As a Steeler, he was ferocious, intimidating and relentless. He was ba-a-a-a-d. Still is, no doubt.
After taking over for Joey Porter as a starter in 2007, Harrison immediately proved a worthy successor in the long lineage of excellent outside linebackers in Steelers lore, including Porter, Jason Gildon, Greg Lloyd, Mike Merriweather, Jack Ham, Robin Cole and Andy Russell.
Although Harrison missed a lot of playing time the past couple of years because of injuries, the team will miss him. Harrison didn't seem to be the most vocal sort, so it's hard for us outsiders to say he was a leader other than on the field and as a player who worked exceptionally hard and was committed to his craft.

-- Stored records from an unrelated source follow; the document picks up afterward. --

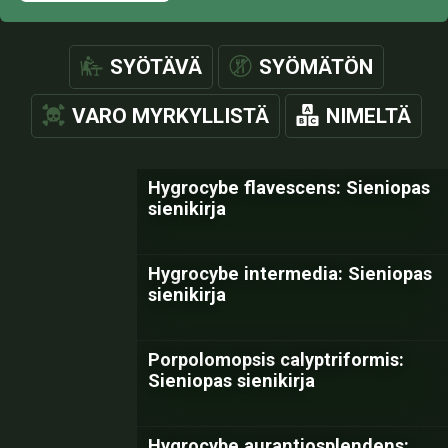
SYÖTÄVÄ
SYÖMÄTÖN
VARO MYRKYLLISTÄ
NIMELTÄ
Hygrocybe flavescens: Sieniopas
sienikirja
Hygrocybe intermedia: Sieniopas
sienikirja
Porpolomopsis calyptriformis:
Sieniopas sienikirja
Hygrocybe aurantiosplendens:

He seemed to be one of those players about whom it is said, "He led on the field." That he did, indeed.
He will be forever remembered for the play that is arguably the greatest single effort in Super Bowl history: the 100-yard interception return as time ran out in the first half in Super Bowl XVIII vs. the Arizona Cardinals.
Remember the time he slammed a wayward Browns fan who had drunkenly run onto the field in Cleveland?
Harrison brought a level of intimidation that nobody else can match.
It will be weird seeing him in another uniform, and it won't seem right. Any number of teams will express interest, but it's entirely possible Harrison will end up in Cleveland, where former Steelers' assistant coach Ray Horton is now defensive coordinator. Ugh. If that were to happen, wouldn't it be ironic if Colt McCoy ends up on the Steelers?
James Harrison is not going to be easily replaced.